Trotz wirksamer Hilfsangebote und Therapien erreicht Diabetespatienten mit psychosozialen Belastungen nur selten professionelle Hilfe durch Psychologen, Psychotherapeuten oder Psychiater. „Die psychosoziale Versorgung von Menschen mit Diabetes ist leider noch immer unzureichend. Patienten, die wegen emotionaler Belastungen Probleme mit der Diabetestherapie haben, erhalten in der klinischen Praxis nur selten adäquate Unterstützung. Bei der Therapie des Diabetes stehen noch immer die Blutzuckerwerte sowie somatische Behandlungsziele im Vordergrund. Nur bei jedem dritten Patienten wird beispielsweise nach psychischen Belastungen im Zusammenhang mit Diabetes gefragt“, bemerkt der Koordinator der Leitlinie, Privatdozent Dr. habil. Dipl.-Psych. Bernhard Kulzer, Vorsitzender der Arbeitsgemeinschaft Diabetes und Psychologie der DDG. Die neue Leitlinie fasst daher auf der Basis der Bewertung aller verfügbaren wissenschaftlichen Erkenntnisse den aktuellen wissenschaftlichen Stand zusammen. Sie gibt Empfehlungen zu strukturierten Schulungsangeboten, psychosozialen Behandlungskonzepten sowie zur Diagnostik und Therapie komorbider psychischer Erkrankungen bei Diabetes. Sie zeigt außerdem auf, wie psychosoziale Konzepte besser in die Diabetestherapie integriert werden können.

„Für die Therapie und die langfristige Prognose des Diabetes sind somatische und psychosoziale Faktoren gleichermaßen wichtig“, ergänzt Privatdozent Dr. med. Erhard Siegel, Präsident der Deutschen Diabetes Gesellschaft (DDG). Denn Menschen mit Diabetes müssen die Therapie im Alltag dauerhaft und eigenverantwortlich durchführen. „Wenn Patienten die Erkrankung gefühlsmäßig nicht akzeptieren, Probleme haben, sich für die Therapie zu motivieren oder ihren Lebensstil anzupassen, dann ist eine erfolgreiche Therapie nicht möglich“, betont Siegel.

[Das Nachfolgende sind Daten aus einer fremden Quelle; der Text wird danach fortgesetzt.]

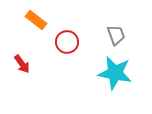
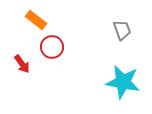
gray trapezoid: moved 6 px right, 5 px up
red circle: moved 15 px left, 5 px down
cyan star: moved 8 px right, 9 px down
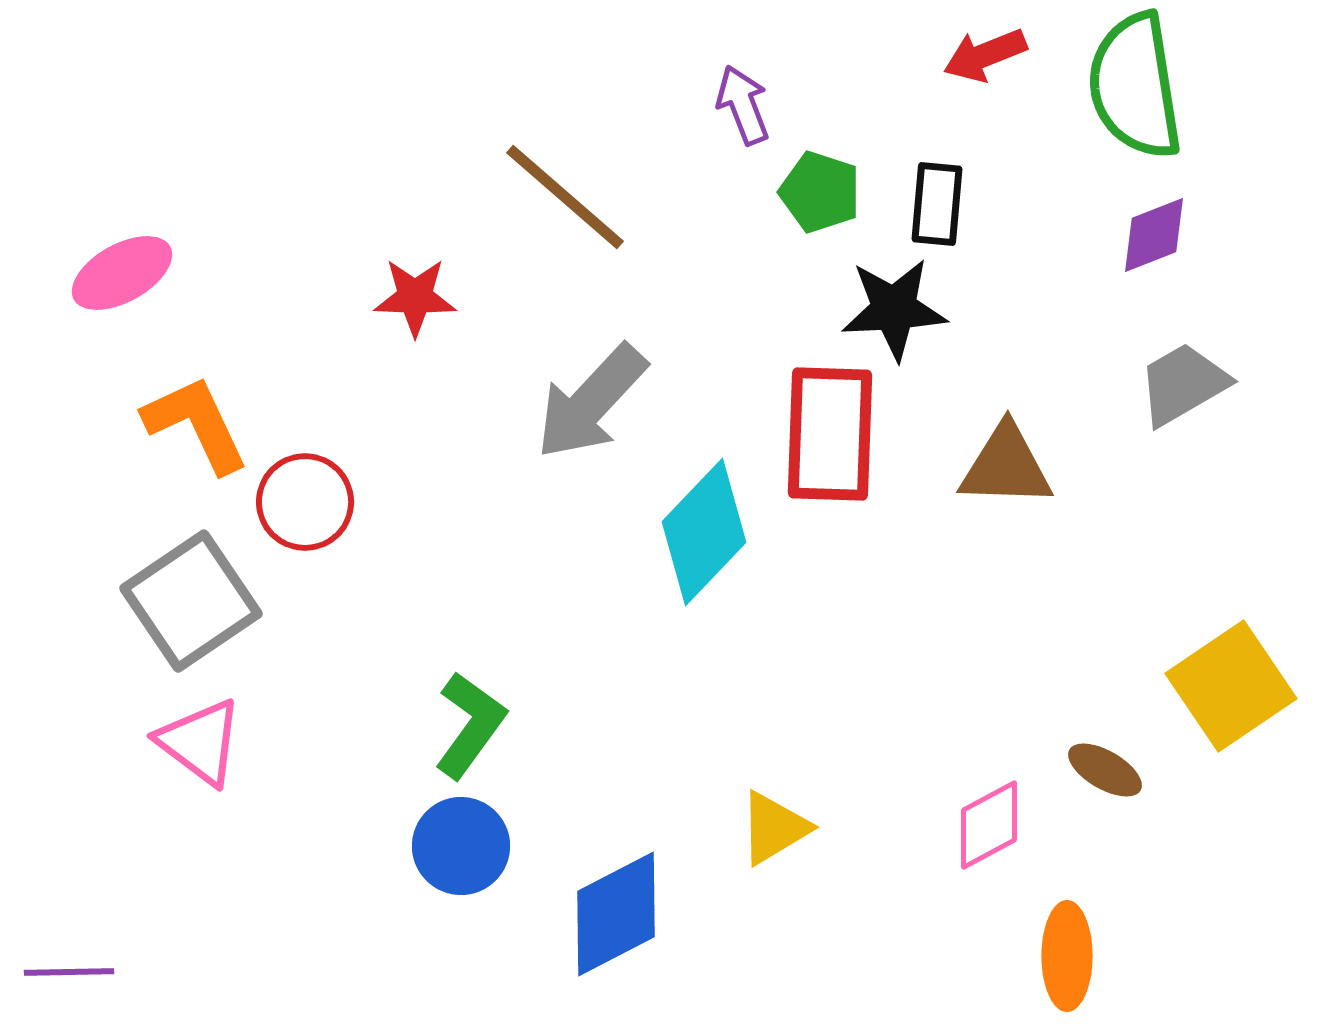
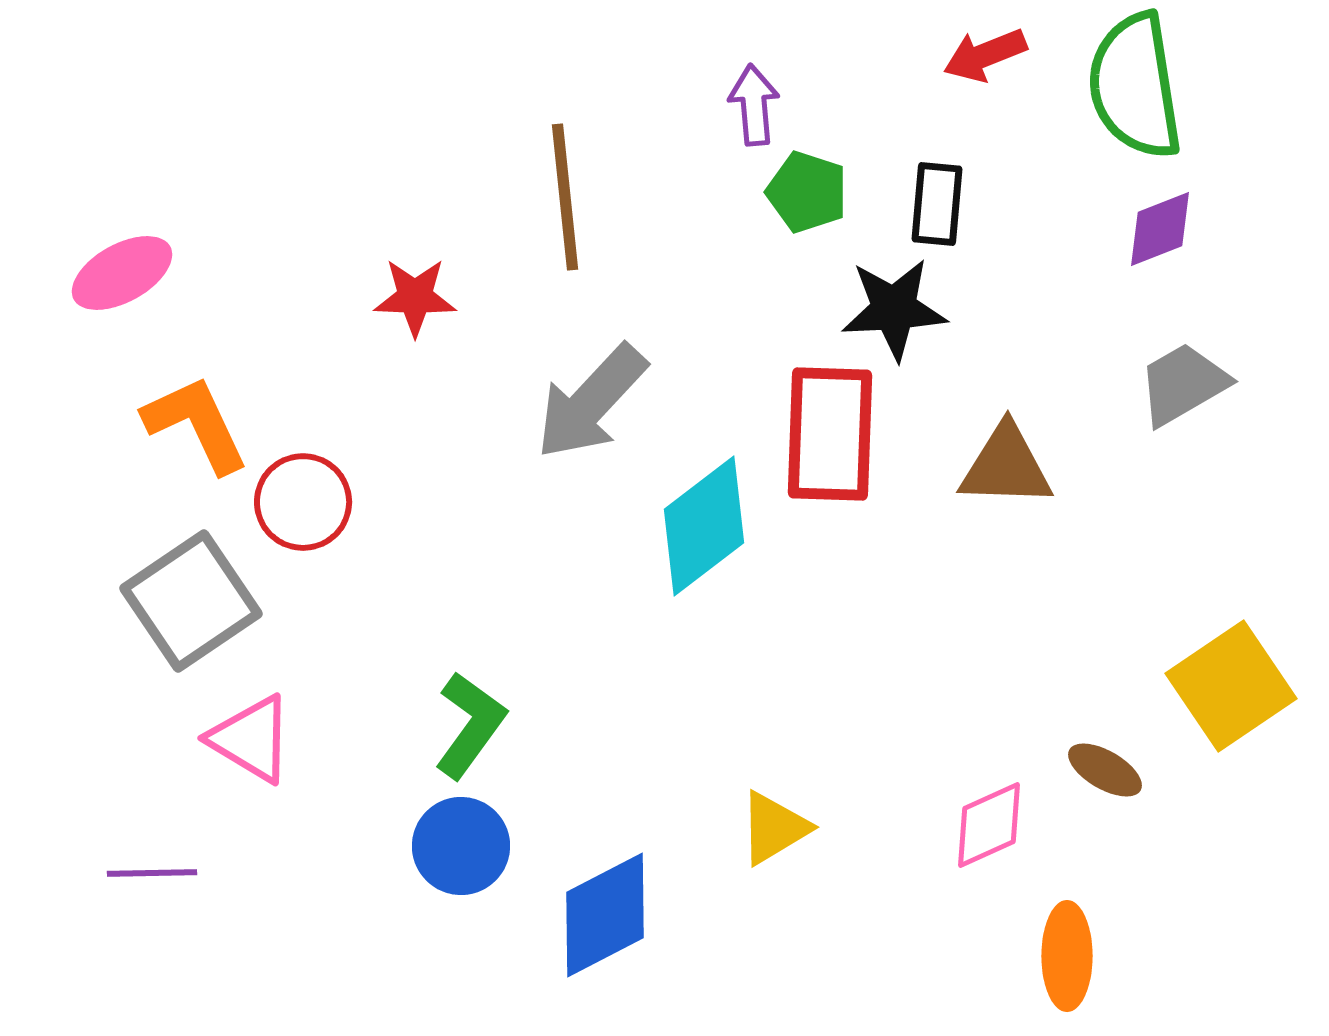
purple arrow: moved 11 px right; rotated 16 degrees clockwise
green pentagon: moved 13 px left
brown line: rotated 43 degrees clockwise
purple diamond: moved 6 px right, 6 px up
red circle: moved 2 px left
cyan diamond: moved 6 px up; rotated 9 degrees clockwise
pink triangle: moved 51 px right, 3 px up; rotated 6 degrees counterclockwise
pink diamond: rotated 4 degrees clockwise
blue diamond: moved 11 px left, 1 px down
purple line: moved 83 px right, 99 px up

Die neue Leitlinie richtet sich an alle Berufsgruppen, die Patienten mit Diabetes betreuen, an interessierte Patienten, Angehörige und Selbsthilfegruppen. Sie bietet aufgrund einer Vielzahl von Handlungsempfehlungen eine Grundlage für eine Reihe von Entscheidungen in der täglichen Praxis, so Siegel, und verbessere die Versorgung, die therapeutischen Perspektiven und letztlich die Lebensqualität der Patienten.

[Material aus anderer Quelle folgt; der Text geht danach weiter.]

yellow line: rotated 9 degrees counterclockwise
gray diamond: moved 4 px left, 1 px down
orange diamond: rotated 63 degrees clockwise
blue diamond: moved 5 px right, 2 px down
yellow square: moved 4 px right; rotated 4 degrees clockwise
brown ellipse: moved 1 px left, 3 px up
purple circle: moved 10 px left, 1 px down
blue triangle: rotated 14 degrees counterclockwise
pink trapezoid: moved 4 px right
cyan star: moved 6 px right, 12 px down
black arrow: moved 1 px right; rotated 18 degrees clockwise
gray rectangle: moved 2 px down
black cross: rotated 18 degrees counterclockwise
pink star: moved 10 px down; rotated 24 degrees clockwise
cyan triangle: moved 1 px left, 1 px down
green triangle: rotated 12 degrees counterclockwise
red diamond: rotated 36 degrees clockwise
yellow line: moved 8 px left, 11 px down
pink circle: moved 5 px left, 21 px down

Für die Erstellung der Leitlinie haben sich sieben führende Experten aus der Diabetologie, Psychosomatik, Psychologie und Psychiatrie fachübergreifend zusammengefunden. Unter Leitung des Koordinators Kulzer haben sie die aktuellsten medizinischen Entwicklungen der letzten Jahre rund um psychosoziale Aspekte des Diabetes strukturiert zusammengetragen und evidenzbasiert bewertet. Ein innovativer Prozess, da diese Leitlinien bislang weltweit einzigartig sind. Die Deutsche Diabetes Gesellschaft (DDG) hat den Leitlinienprozess administrativ und organisatorisch begleitet. „Die DDG erhofft sich von allen Berufsgruppen und Patientenorganisationen, die mit der Betreuung von Diabetespatienten befasst sind, eine umfassende Umsetzung der Leitlinie in der gesamten Breite des deutschen Gesundheitssystems“, betont Siegel. Eine englische Übersetzung, eine Kurzfassung als Praxisversion sowie eine Patientenleitlinie werden im Laufe des Jahres 2013 erscheinen.